Car bombs and shootings claimed 26 lives in Iraq on Thursday and the US military announced the deaths of five more troops, as Britain's Tony Blair asserted the country is not in the grip of civil war.

Eight people died and 25 were wounded when a suicide bomber rammed his car into a joint Iraqi military and police checkpoint in central Baghdad's Kharmana Square, security officials said.

A soldier and a civilian died when another checkpoint was attacked by a suicide car bomber in Baghdad's southwestern Yarmuk district, the officials said.

In another attack, five workers were killed and two dozen hurt when a bomb on a bus exploded at the entrance to a factory in Iskandiriyah, 50 kilometres (30 miles) south of Baghdad, as employees arrived for work.

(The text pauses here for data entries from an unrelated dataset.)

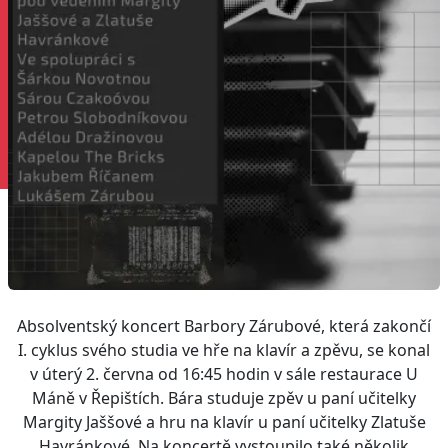
Absolventský koncert Barbory Zárubové, která zakončí
I. cyklus svého studia ve hře na klavír a zpěvu, se konal
v úterý 2. června od 16:45 hodin v sále restaurace U
Máně v Řepištích. Bára studuje zpěv u paní učitelky
Margity Jaššové a hru na klavír u paní učitelky Zlatuše
Havránkové. Na koncertě vystoupilo také několik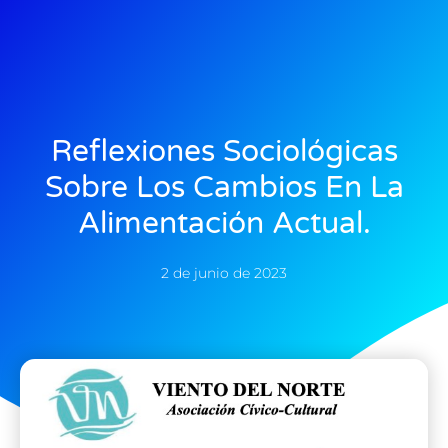
Reflexiones Sociológicas
Sobre Los Cambios En La
Alimentación Actual.
2 de junio de 2023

Seven people were also reported killed around the restive city of Baquba, north of Baghdad, five of them shot dead by gunmen who attacked a series of gas stations and set them on fire, police said.

Elsewhere four more Iraqis were killed, while the US military announced the deaths of another five US troops.

One soldier, it said, was killed on Wednesday while on combat duty in the western Sunni province of Anbar and a marine died in the same province in a non-combat incident the same day.

Another three soldiers were killed and nine wounded in blasts and battles in central Diyala province of which Baquba is the capital, where reinforcements were sent this week as part of a US troop "surge" to quell sectarian violence in Baghdad and surrounding areas.

The latest deaths brought to 3,205 the US military's losses in Iraq since the March 2003 invasion, according to an AFP count based on Pentagon figures.

British Prime Minister Tony Blair insisted that despite the raging violence four years after the invasion, Iraq is not in a state of civil war.

"It's not a country at civil war. The majority of people in Iraq don't want this violence," Blair said in a live interview with Sky News.

"They don't want to go to war with each other. Small numbers of extremists on either side who don't represent the majority are trying to provoke people into a civil war. That's a completely different thing."

A Pentagon report released on Wednesday said the last quarter of 2006 had registered the maximum number of attacks since the invasion to topple Saddam Hussein.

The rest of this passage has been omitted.